2NaBr(aq) + Cl2(g) ¡æ 2NaCl(aq) + Br2(l)
Molar Mass (g/mol)
NaBr 102.89
Cl2 70.906
Density (g/mL)
-
Molar Volume (L)
22.4 at STP
Gas Constant
(L.atm.mol-1.K-1)
0.0821
is this rigt??
moles of Cl2 = 15.9 / 22.4 = 0.710
excess Cl2 = .710 - .0849 = 0.625 moles or 0.625 x 22.5 liter = 14.1 liters at STP
You have worked the problem correctly but I would not round until the final step. In addition, the last 22.5 you used should be 22.4.

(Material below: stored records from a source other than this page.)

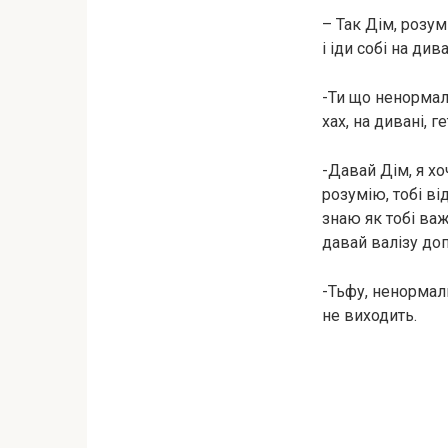
– Так Дім, розу
і іди собі на див
-Ти що ненормаль
хах, на дивані, г
-Давай Дім, я хо
розумію, тобі ві
знаю як тобі важ
давай валізу доп
-Тьфу, ненормаль
не виходить.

mols NaBr = 0.600 x .283 = 0.1698 (I've carried it to one more place than is allowed; then I will round at the end.).
moles Cl2 needed = 0.1698/2 = 0.08490.
moles Cl2 = 15.9/22.4 = 0.70982.
0.70982-0.08490 = 0.62492 moles Cl2 un-reacted.
0.62492 mol x 22.4 L/mol = 13.9982 grams = 14.0 grams Cl2 un-reacted.
Obviously, the unit is liters and not grams..
0.62492 mol x 22.4 L/mol = 13.9982 L = 14.0 L Cl2 un-reacted.
To solve this problem, we can use the concept of stoichiometry to determine the amount of excess Cl2 remaining after the reaction.
First, let's calculate the moles of Cl2 present in the 15.9 L of gaseous Cl2 measured at STP. Given that the molar volume at STP is 22.4 L/mol, we divide the volume by the molar volume:
moles of Cl2 = 15.9 L / 22.4 L/mol = 0.710 mol
Now we need to determine the limiting reactant. To do this, we can compare the moles of Cl2 to the moles of NaBr.
According to the balanced equation, the stoichiometric ratio between Cl2 and NaBr is 1:2. This means that 1 mole of Cl2 reacts with 2 moles of NaBr.
The moles of NaBr can be calculated using the molarity (0.283 M) and volume (600 mL = 0.600 L):
moles of NaBr = molarity x volume
moles of NaBr = 0.283 M x 0.600 L = 0.170 mol
Since the stoichiometric ratio is 1:2, the Cl2 is the limiting reactant since there are fewer moles of Cl2 (0.710 mol) compared to NaBr (0.170 mol).
To find the excess Cl2 remaining, we subtract the moles of NaBr that reacted from the total moles of Cl2:
excess Cl2 = moles of Cl2 - moles of NaBr
excess Cl2 = 0.710 mol - 0.170 mol = 0.540 mol
Finally, to convert the excess moles of Cl2 to liters at STP, we can use the molar volume at STP:
excess liters of Cl2 = excess moles of Cl2 x molar volume at STP
excess liters of Cl2 = 0.540 mol x 22.4 L/mol = 12.096 L
Rounding to 3 significant figures, the answer is 12.1 liters of gaseous Cl2 measured at STP remain after the reaction.
So, the correct answer is 12.1 liters of gaseous Cl2 remain at STP.